Fast Flux
Fast Flux
One-liner: A DNS technique that rapidly rotates IP addresses associated with a domain to hide malicious infrastructure and resist takedown.
🎯 What Is It?
Fast Flux is an evasion technique used in the Command and Control stage of the Cyber Kill Chain where a domain's DNS records are rapidly changed to point to different IP addresses (often compromised machines). This makes it extremely difficult to block C2 infrastructure or identify the true location of malicious servers.
🔬 How It Works
Normal DNS vs Fast Flux
Normal DNS:
┌─────────────────────────────────────────┐
│ evil.com → 192.168.1.100 │
│ (Static, easy to block) │
└─────────────────────────────────────────┘
Fast Flux DNS:
┌─────────────────────────────────────────┐
│ evil.com → Changes every 3-5 minutes │
│ │
│ Time 0: → 1.2.3.4 (Bot in USA) │
│ Time 5: → 5.6.7.8 (Bot in Germany)│
│ Time 10: → 9.10.11.12 (Bot in Brazil)│
│ ... │
│ (1000s of rotating IPs) │
└─────────────────────────────────────────┘
Architecture Types
| Type | Description | Complexity |
|---|---|---|
| Single Flux | IP addresses rotate; nameserver static | Low |
| Double Flux | Both IPs and nameservers rotate | High |
Single Flux vs Double Flux
Single Flux:
─────────────
DNS Server (static) ──► Domain ──► Rotating IPs
ns1.evil.com evil.com 1.2.3.4, 5.6.7.8...
Double Flux:
─────────────
Rotating NS ──► Domain ──► Rotating IPs
ns1.evil.com evil.com 1.2.3.4, 5.6.7.8...
ns2.evil.com
ns3.evil.com
(all rotate)
How Fast Flux Works
1. Attacker controls domain with short TTL (3-5 min)

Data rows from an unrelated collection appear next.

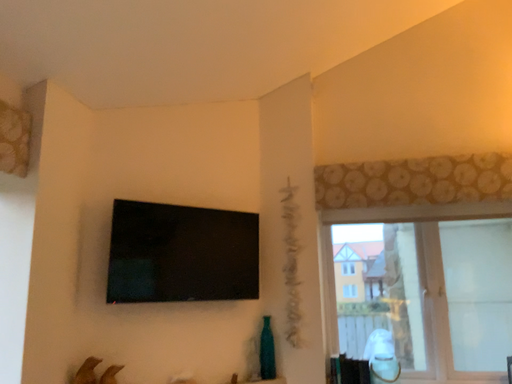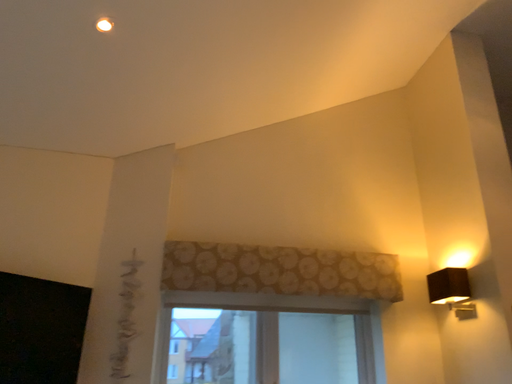 Question: Which way did the camera rotate in the video?

Choices:
 (A) rotated upward
 (B) rotated downward

Answer: (A) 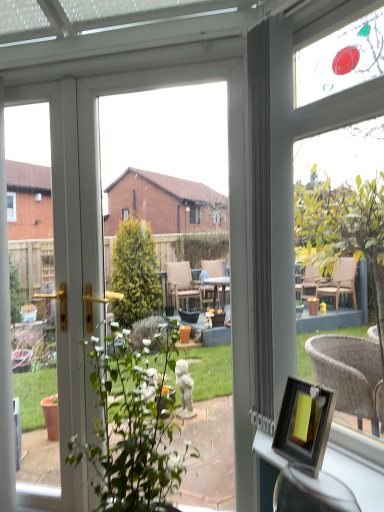 Question: Is the depth of wooden picture frame at lower right less than that of wooden frame at lower right?

Choices:
 (A) no
 (B) yes

Answer: (A)

Question: Can wooden frame at lower right be found inside wooden picture frame at lower right?

Choices:
 (A) no
 (B) yes

Answer: (B)

Question: Can you see wooden picture frame at lower right touching wooden frame at lower right?

Choices:
 (A) no
 (B) yes

Answer: (A)

Question: Could you tell me if wooden picture frame at lower right is turned towards wooden frame at lower right?

Choices:
 (A) yes
 (B) no

Answer: (B)

Question: Is wooden picture frame at lower right at the right side of wooden frame at lower right?

Choices:
 (A) no
 (B) yes

Answer: (B)

Question: From the image's perspective, is wooden picture frame at lower right beneath wooden frame at lower right?

Choices:
 (A) no
 (B) yes

Answer: (A)

Question: Considering the relative sizes of matte wicker chair at upper right and wooden frame at lower right in the image provided, is matte wicker chair at upper right shorter than wooden frame at lower right?

Choices:
 (A) yes
 (B) no

Answer: (B)

Question: Is matte wicker chair at upper right smaller than wooden frame at lower right?

Choices:
 (A) no
 (B) yes

Answer: (A)

Question: Does matte wicker chair at upper right appear on the left side of wooden frame at lower right?

Choices:
 (A) yes
 (B) no

Answer: (B)

Question: Is matte wicker chair at upper right at the right side of wooden frame at lower right?

Choices:
 (A) no
 (B) yes

Answer: (B)

Question: Does matte wicker chair at upper right touch wooden frame at lower right?

Choices:
 (A) no
 (B) yes

Answer: (A)

Question: Is the position of matte wicker chair at upper right less distant than that of wooden frame at lower right?

Choices:
 (A) no
 (B) yes

Answer: (A)

Question: Does wooden frame at lower right contain green leafy plant at center?

Choices:
 (A) yes
 (B) no

Answer: (B) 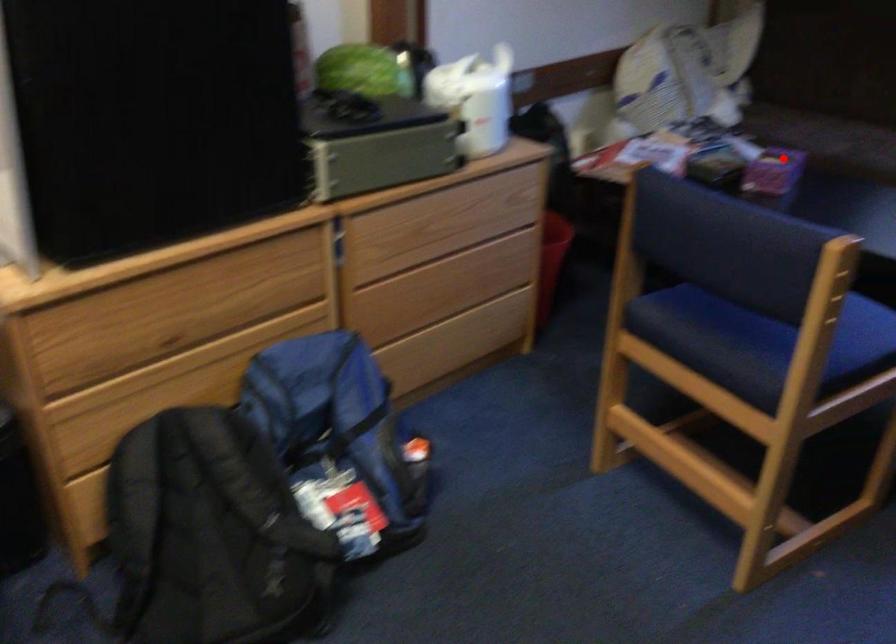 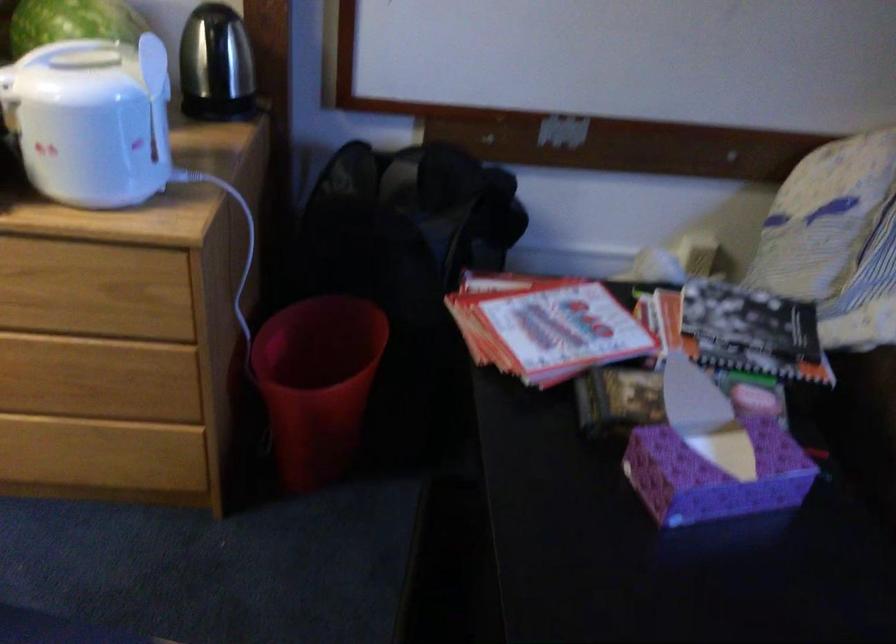 Question: I am providing you with two images of the same scene from different viewpoints. In image1, a red point is highlighted. Considering the same 3D point in image2, which of the following is correct?

Choices:
 (A) It is closer
 (B) It is farther

Answer: (A)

2. Compromised bots act as proxy nodes
3. DNS returns multiple A records (round-robin)
4. Records change frequently
Victim → DNS Query → Bot1 → Backend C2
↓
(5 min later)
↓
Victim → DNS Query → Bot47 → Backend C2
📊 Characteristics
| Indicator | Normal Domain | Fast Flux Domain |
|---|---|---|
| TTL | Hours to days | 3-5 minutes |
| IP Count | 1-5 IPs | 10-1000+ IPs |
| IP Diversity | Same ASN/region | Multiple countries |
| IP Churn | Rare changes | Constant rotation |
🛡️ Detection & Prevention
How to Detect
- Low TTL values - TTL < 300 seconds is suspicious
- High A record count - Many IPs for one domain
- IP diversity - IPs across many ASNs/countries
- Passive DNS analysis - Track historical IP associations
- Anomaly detection - Compare against baseline DNS behavior
Detection Query Example
-- Detect fast flux domains
SELECT domain, COUNT(DISTINCT ip) as ip_count, AVG(ttl) as avg_ttl
FROM dns_logs
WHERE timestamp > NOW() - INTERVAL 1 HOUR
GROUP BY domain
HAVING ip_count > 10 AND avg_ttl < 300
How to Prevent / Mitigate
- Block domains with fast flux characteristics
- Use DNS sinkholing for known malicious domains
- Implement DNS Response Policy Zones (RPZ)
- Monitor for newly registered domains (NRDs)
- Combine with DGA detection
🎤 Interview Angles
Common Questions
- "What is Fast Flux and why do attackers use it?"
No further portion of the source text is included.